Deborah Fowler, program director and professor in the retail management program, has tracked retail trends for years.
More people will be buying online, but plenty of people still shop brick-and-mortar stores for Christmas, and if projected Super Saturday sales are any indication, plenty of people put off holiday shopping for the last minute, said Deborah Fowler, program director and professor in the retail management program at Texas Tech University. She's not expecting too much to be different this year from past years, although the amount of shopping Americans do is projected to increase.
Fowler, who has tracked retail trends for years, is the author of "Retail Category Management," which focuses on the nature of retail processes and concepts. She has partnered with a variety of major companies, including teaching a class on retail trends as well as a course that allows graduate students to analyze and present a profit-making plan to a major retailer.
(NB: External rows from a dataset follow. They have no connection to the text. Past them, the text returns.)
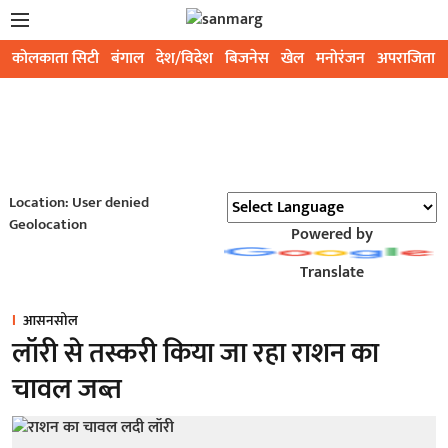
कोलकाता सिटी
बंगाल
देश/विदेश
बिजनेस
खेल
मनोरंजन
अपराजिता
Location: User denied
Geolocation
Powered by
Translate
आसनसोल
लॉरी से तस्करी किया जा रहा राशन का
चावल जब्त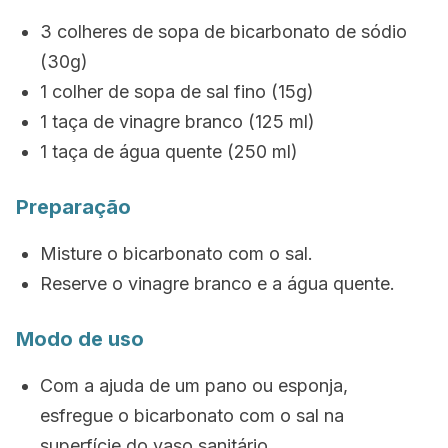
3 colheres de sopa de bicarbonato de sódio
(30g)
1 colher de sopa de sal fino (15g)
1 taça de vinagre branco (125 ml)
1 taça de água quente (250 ml)
Preparação
Misture o bicarbonato com o sal.
Reserve o vinagre branco e a água quente.
Modo de uso
Com a ajuda de um pano ou esponja,
esfregue o bicarbonato com o sal na
superfície do vaso sanitário.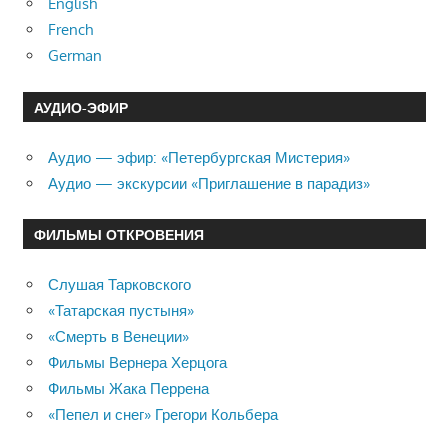
English
French
German
АУДИО-ЭФИР
Аудио — эфир: «Петербургская Мистерия»
Аудио — экскурсии «Приглашение в парадиз»
ФИЛЬМЫ ОТКРОВЕНИЯ
Слушая Тарковского
«Татарская пустыня»
«Смерть в Венеции»
Фильмы Вернера Херцога
Фильмы Жака Перрена
«Пепел и снег» Грегори Кольбера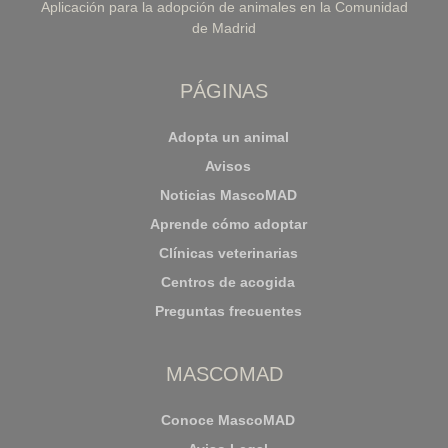
Aplicación para la adopción de animales en la Comunidad
de Madrid
PÁGINAS
Adopta un animal
Avisos
Noticias MascoMAD
Aprende cómo adoptar
Clínicas veterinarias
Centros de acogida
Preguntas frecuentes
MASCOMAD
Conoce MascoMAD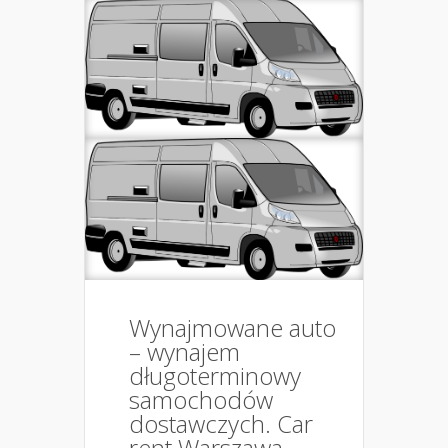
Wynajmowane auto
– wynajem
długoterminowy
samochodów
dostawczych. Car
rent Warszawa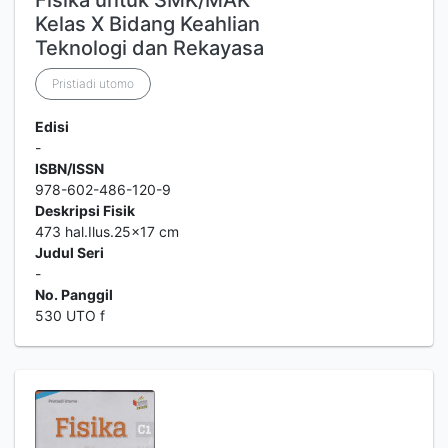
Fisika untuk SMK/MAK
Kelas X Bidang Keahlian
Teknologi dan Rekayasa
Pristiadi utomo
Edisi
-
ISBN/ISSN
978-602-486-120-9
Deskripsi Fisik
473 hal.Ilus.25x17 cm
Judul Seri
-
No. Panggil
530 UTO f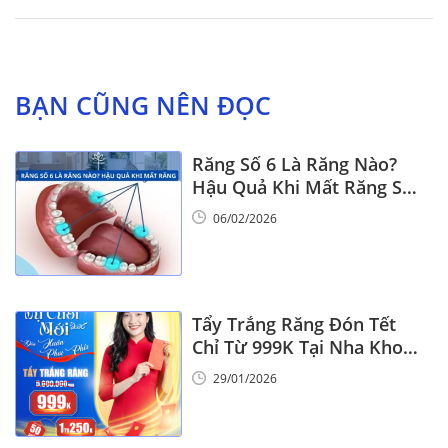
BẠN CŨNG NÊN ĐỌC
Răng Số 6 Là Răng Nào?
Hậu Quả Khi Mất Răng Số
6
06/02/2026
Tẩy Trắng Răng Đón Tết
Chỉ Từ 999K Tại Nha Khoa
Vinalign
29/01/2026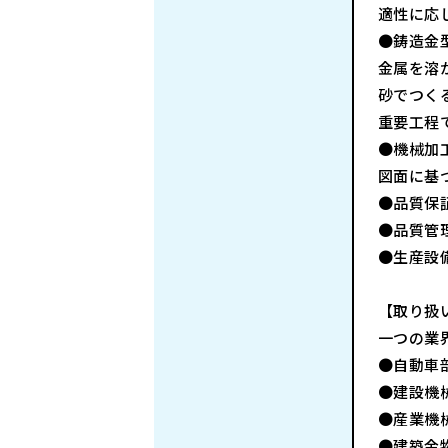
適性に応
●鋳造金
金属を溶
砂でつく
重要工程
●機械加
図面に基
●品質保
●品質管
●生産設
【取り扱
一つの業
●自動車
●建設機
●産業機
●建築金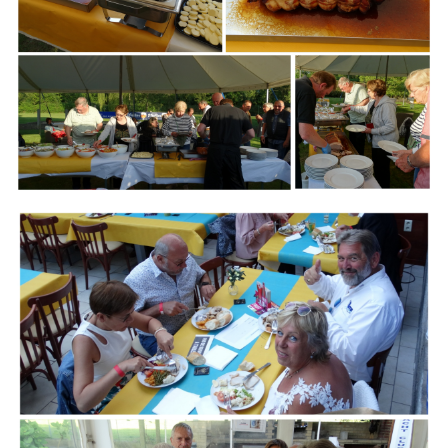
Branding
ARMCHAIR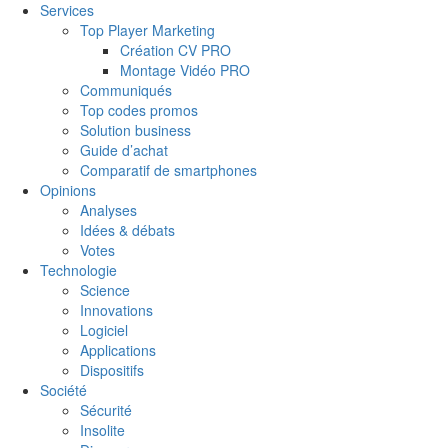
Services
Top Player Marketing
Création CV PRO
Montage Vidéo PRO
Communiqués
Top codes promos
Solution business
Guide d’achat
Comparatif de smartphones
Opinions
Analyses
Idées & débats
Votes
Technologie
Science
Innovations
Logiciel
Applications
Dispositifs
Société
Sécurité
Insolite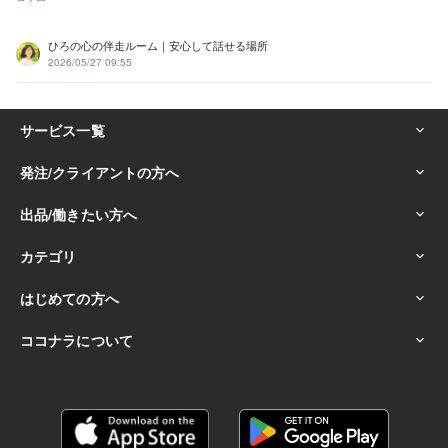
ひろの心の伴走ルーム｜安心して話せる場所
2026/05/27 09:55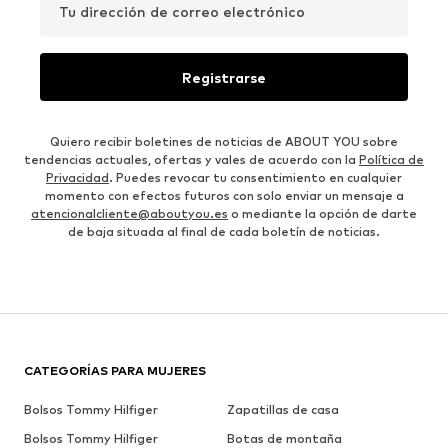
Tu dirección de correo electrónico
Registrarse
Quiero recibir boletines de noticias de ABOUT YOU sobre
tendencias actuales, ofertas y vales de acuerdo con la
Política de
Privacidad
. Puedes revocar tu consentimiento en cualquier
momento con efectos futuros con solo enviar un mensaje a
atencionalcliente@aboutyou.es
o mediante la opción de darte
de baja situada al final de cada boletín de noticias.
CATEGORÍAS PARA MUJERES
Bolsos Tommy Hilfiger
Zapatillas de casa
Bolsos Tommy Hilfiger
Botas de montaña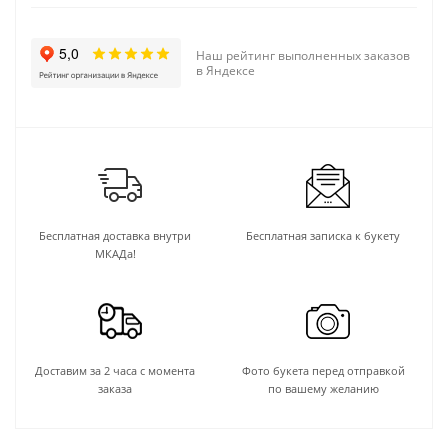
Наш рейтинг выполненных заказов
в Яндексе
Бесплатная доставка внутри
Бесплатная записка к букету
МКАДа!
Доставим за 2 часа с момента
Фото букета перед отправкой
заказа
по вашему желанию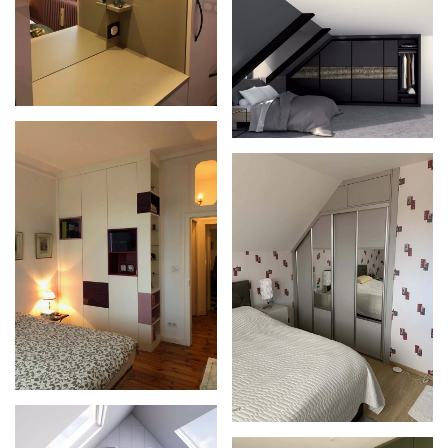
Zoom
Zoom
Zoom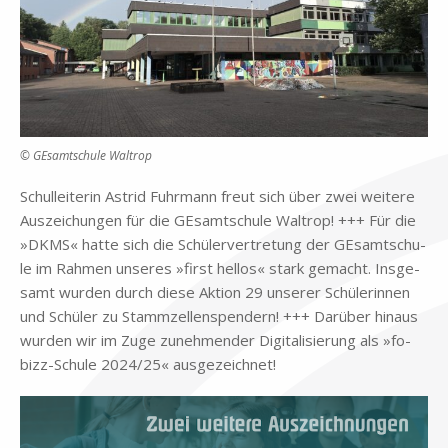
© GEsamtschule Waltrop
Schul­lei­te­rin Astrid Fuhr­mann freut sich über zwei wei­te­re
Aus­zei­chun­gen für die GE­samt­schu­le Wal­trop! +++ Für die
»DKMS« hat­te sich die Schü­ler­ver­tre­tung der GE­samt­schu­
le im Rah­men un­se­res »first hel­los« stark ge­macht. Ins­ge­
samt wur­den durch die­se Ak­ti­on 29 un­se­rer Schü­le­rin­nen
und Schü­ler zu Stamm­zel­len­spen­dern! +++ Dar­über hin­aus
wur­den wir im Zuge zu­neh­men­der Di­gi­ta­li­sie­rung als »fo­
bizz-Schu­le 2024/25« aus­ge­zeich­net!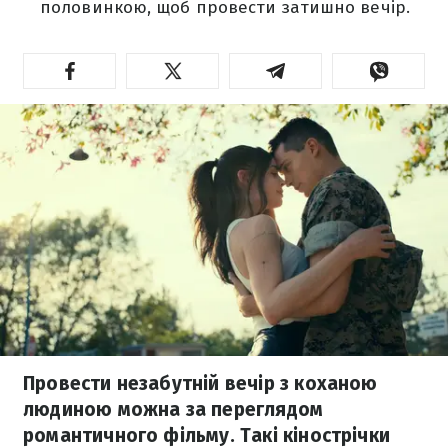
половинкою, щоб провести затишно вечір.
Провести незабутній вечір з коханою
людиною можна за переглядом
романтичного фільму. Такі кінострічки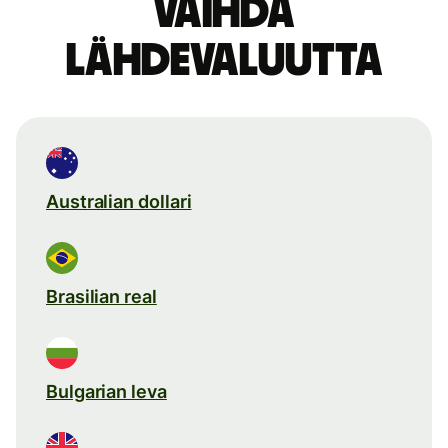
Vaihda
lähdevaluutta
Australian dollari
Brasilian real
Bulgarian leva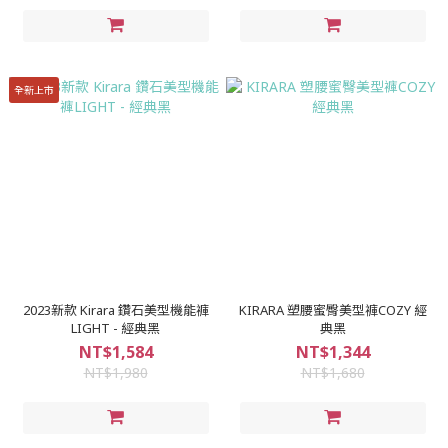
全新上市
2023新款 Kirara 鑽石美型機能褲
KIRARA 塑腰蜜臀美型褲COZY 經
LIGHT - 經典黑
典黑
NT$1,584
NT$1,344
NT$1,980
NT$1,680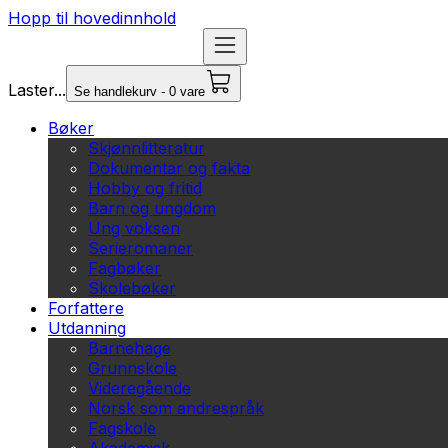
Hopp til hovedinnhold
Laster...
Se handlekurv - 0 vare
Bøker
Skjønnlitteratur
Dokumentar og fakta
Hobby og fritid
Barn og ungdom
Ung voksen
Serieromaner
Fagbøker
Skolebøker
Forfattere
Utdanning
Barnehage
Grunnskole
Videregående
Norsk som andrespråk
Fagskole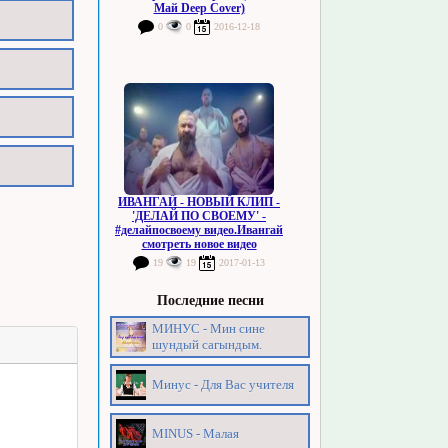
Май Deep Cover)
0
0
2016-12-18
ИВАНГАЙ - НОВЫЙ КЛИП -
'ДЕЛАЙ ПО СВОЕМУ' -
#делайпосвоему видео.Ивангай
смотреть новое видео
19
19
2017-01-13
Последние песни
МИНУС - Мин сине
шундый сагындым.
Минус - Для Вас учителя
MINUS - Малая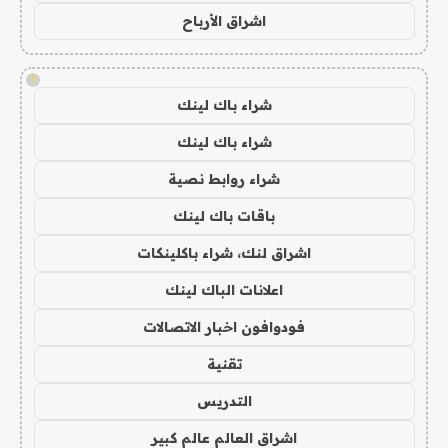
اشراق الأرباح
!
شراء باك لينك
شراء باك لينك
شراء روابط نصية
باقات باك لينك
اشراق لنك، شراء باكلينكات
اعلانات الباك لينك
فودوافون اخبار الاتصالات
تقنية
التدريس
اشراق العالم عالم كبير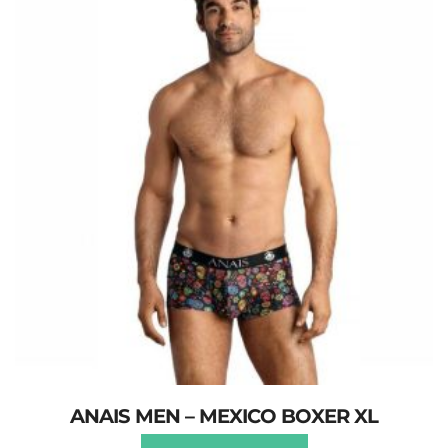
ANAIS MEN – MEXICO BOXER XL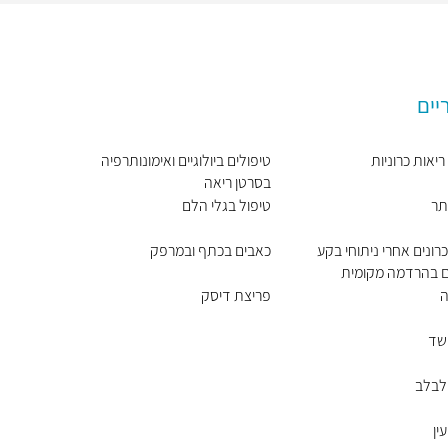
יים
יאות כרוניות
טיפולים ביולוגיים ואימונותרפיה
בסרטן ריאה
תר
טיפול בגלי הלם
רונים אחרי ניתוחי בקע
כאבים בכתף ובמרפק
ים בהרדמה מקומית
ה
פריצת דיסק
שד
לבלב
ין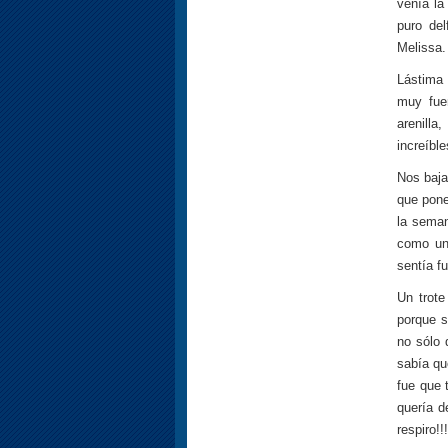
venía la
puro del
Melissa.
Lástima 
muy fuer
arenilla
increíble
Nos baja
que pone
la seman
como un
sentía f
Un trote
porque s
no sólo 
sabía qu
fue que 
quería d
respiro!!!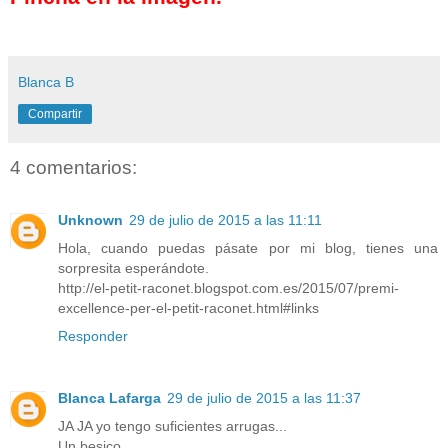
Blanca B
Compartir
4 comentarios:
Unknown
29 de julio de 2015 a las 11:11
Hola, cuando puedas pásate por mi blog, tienes una
sorpresita esperándote.
http://el-petit-raconet.blogspot.com.es/2015/07/premi-
excellence-per-el-petit-raconet.html#links
Responder
Blanca Lafarga
29 de julio de 2015 a las 11:37
JA JA yo tengo suficientes arrugas...
Un besico.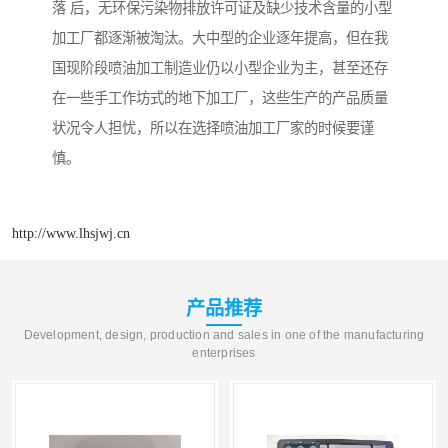
落 后，无环保污染物排放许可证及缺少技术含量的小型
加工厂都逐渐被淘汰。大中型的企业逐年提高，但在我
国现阶段喷油加工制造业仍以小型企业为主，甚至还存
在一些手工作坊式的地下加工厂，这些生产的产品质量
状况令人担忧，所以在选择喷油加工厂家的时候要谨
慎。
http://www.lhsjwj.cn
产品推荐
Development, design, production and sales in one of the manufacturing
enterprises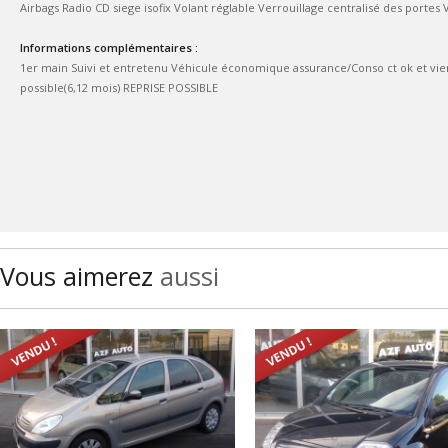
Airbags Radio CD siege isofix Volant réglable Verrouillage centralisé des portes 
Informations complémentaires :
1er main Suivi et entretenu Véhicule économique assurance/Conso ct ok et vie
possible(6,12 mois) REPRISE POSSIBLE
Vous aimerez
aussi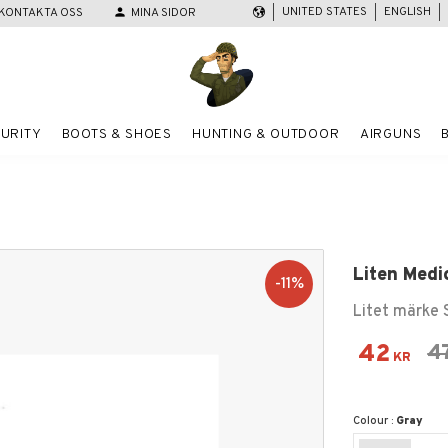
UNITED STATES
ENGLISH
KONTAKTA OSS
person
MINA SIDOR
URITY
BOOTS & SHOES
HUNTING & OUTDOOR
AIRGUNS
Liten Medi
11
%
Litet märke 
Reduced
42
Or
4
KR
Colour :
Gray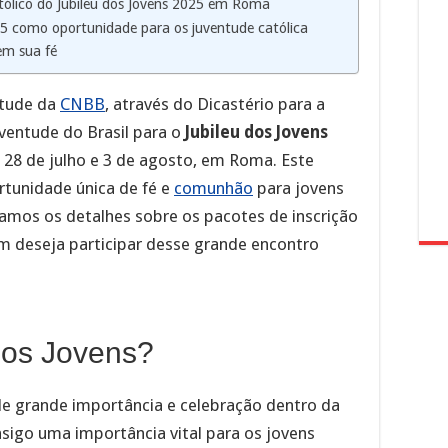
tólico do Jubileu dos Jovens 2025 em Roma
25 como oportunidade para os juventude católica
rem sua fé
ntude da
CNBB
, através do Dicastério para a
uventude do Brasil para o
Jubileu dos Jovens
s 28 de julho e 3 de agosto, em Roma. Este
rtunidade única de fé e
comunhão
para jovens
tamos os detalhes sobre os pacotes de inscrição
m deseja participar desse grande encontro
dos Jovens?
de grande importância e celebração dentro da
nsigo uma importância vital para os jovens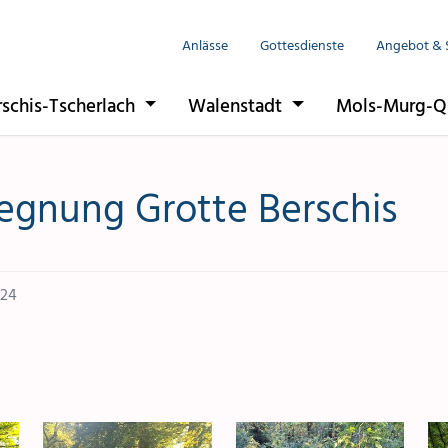
Anlässe
Gottesdienste
Angebot & 
rschis-Tscherlach
Walenstadt
Mols-Murg-Q
egnung Grotte Berschis
24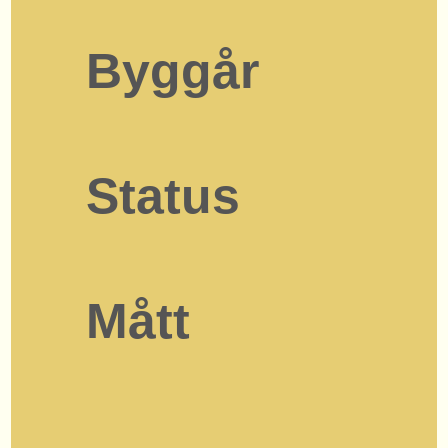
Byggår
Status
Mått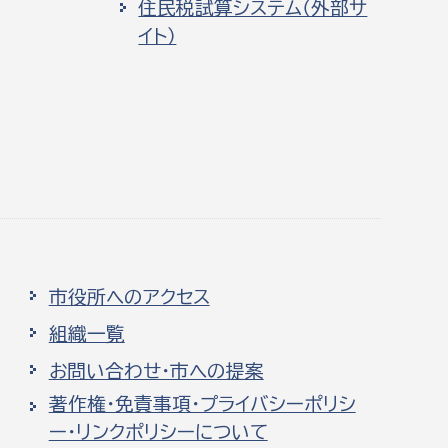
住民税試算システム（外部サ
イト）
市役所へのアクセス
組織一覧
お問い合わせ・市への提案
著作権・免責事項・プライバシーポリシ
ー・リンクポリシーについて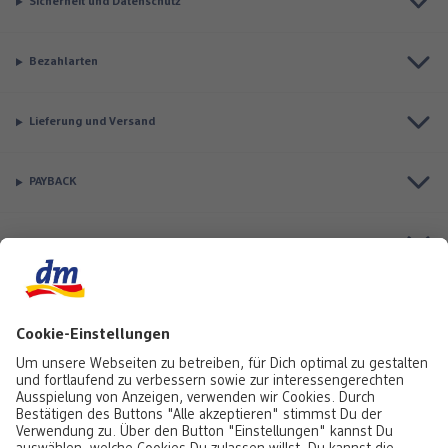
Sicherheit und Datenschutz
Bezahlarten
Lieferung und Versand
PAYBACK
Top Seller
Aktuell besonders beliebt
Service & Auftragsstatus
Informationen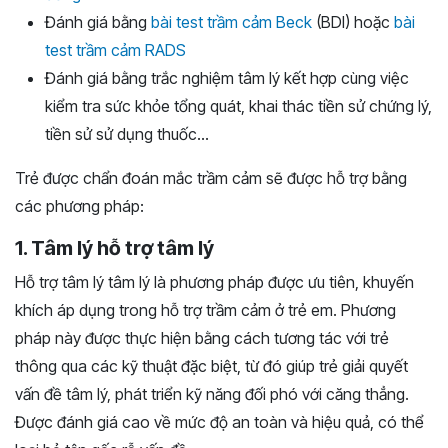
Đánh giá bằng
bài test trầm cảm Beck
(BDI) hoặc
bài
test trầm cảm RADS
Đánh giá bằng trắc nghiệm tâm lý kết hợp cùng việc
kiểm tra sức khỏe tổng quát, khai thác tiền sử chứng lý,
tiền sử sử dụng thuốc…
Trẻ được chẩn đoán mắc trầm cảm sẽ được hỗ trợ bằng
các phương pháp:
1. Tâm lý hỗ trợ tâm lý
Hỗ trợ tâm lý tâm lý là phương pháp được ưu tiên, khuyến
khích áp dụng trong hỗ trợ trầm cảm ở trẻ em. Phương
pháp này được thực hiện bằng cách tương tác với trẻ
thông qua các kỹ thuật đặc biệt, từ đó giúp trẻ giải quyết
vấn đề tâm lý, phát triển kỹ năng đối phó với căng thẳng.
Được đánh giá cao về mức độ an toàn và hiệu quả, có thể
Deborah Fowler, professor of retail management, (806) 834-1779 or firstname.lastname@example.org
- Sales are expected to be up this year. The National Retail Federation estimated retail sales would be up 10 percent from last year and Deloitte estimated a 19 percent increase in online sales.
- Black Friday ads are available online, but don't expect offerings that vary significantly from previous years, either in product or price.
- Shoppers need to make a list and stick to it; a sale tag in the excitement of Black Friday doesn't make a purchase good. Also keep receipts in case the prices drop again by Super Saturday (the last Saturday before Christmas).